Using Chapel on Intel "Knights Landing"

The following information is assembled to help Chapel users get up and running on Intel Xeon Phi, Knights Landing (KNL).

The initial implementation has only been tested on Cray machines where the KNL chip is used as a self-hosted processor. While we have not explicitly tested on other platforms, or with KNL as a Coprocessor, we don't know of any reason an advanced user couldn't run on such a platform.

Getting started

By and large running on KNL on a Cray XC will be the same as running on a Xeon based Cray XC. See Using Chapel on Cray Systems for more info.

In order to take better advantage of the AVX-512 micro-architecture you'll want to have a KNL targeting module loaded. For example:

module load craype-mic-knl

You'll also want to ensure you have a new enough target compiler loaded that is KNL/AVX-512 ready. We recommend using at least gcc 5.3, cce 8.5, or intel 16.

We provide a KNL locale model for making use of the MCDRAM (High Bandwidth Memory/HBM). Please see KNL Locale Model for details.

KNL provides many memory configurations and clustering modes. If a program will manage HBM explicitly using the KNL locale model, the flat memory configuration is a good place to start. If not, the cache configuration will use the HBM as a level 3 cache. Two in-between configurations are available, equal for 50% cache/50% explicitly managed, and split for 25% cache/75% explicitly managed. It is likely that the highest performing configuration is different for different programs, so it pays to experiment.

So far, the clustering modes that seem to have the most promise for Chapel programs are quad and snc4. The quad mode, contrary to its name, places all the KNL cores in one NUMA node. The snc4 mode splits the cores equally into four NUMA nodes. Again, experimentation will tell which works best for a given program, and other clustering modes may be worth trying as well.

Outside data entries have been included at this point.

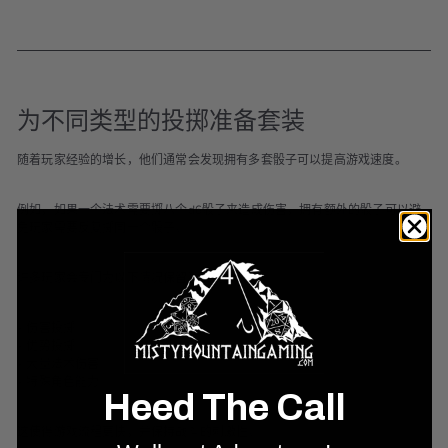
为不同类型的投掷准备套装
随着玩家经验的增长，他们通常会发现拥有多套骰子可以提高游戏速度。
例如，如果一个法术需要掷八个d6骰子来造成伤害，拥有额外的骰子可以避
免玩家需要反复掷同一个骰子。
许多玩家会专门为以下情况保留独立的套装：
• 伤害投掷
• 优势投掷
• 大量法术伤害
• 特殊角色能力
Heed The Call
这使得游戏流程更快，并保持战斗的刺激性。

The method of choosing the clustering mode and memory configuration is different for different machine installations. Please see your system administrator for more information on this. When using Slurm, a common method is to use the --constraint= flag to srun. For Chapel, this flag can be set using the CHPL_LAUNCHER_CONSTRAINT environment variable. For example, to use the snc4 clustering mode and the flat memory model, the following would be used.

export CHPL_LAUNCHER_CONSTRAINT=snc4,flat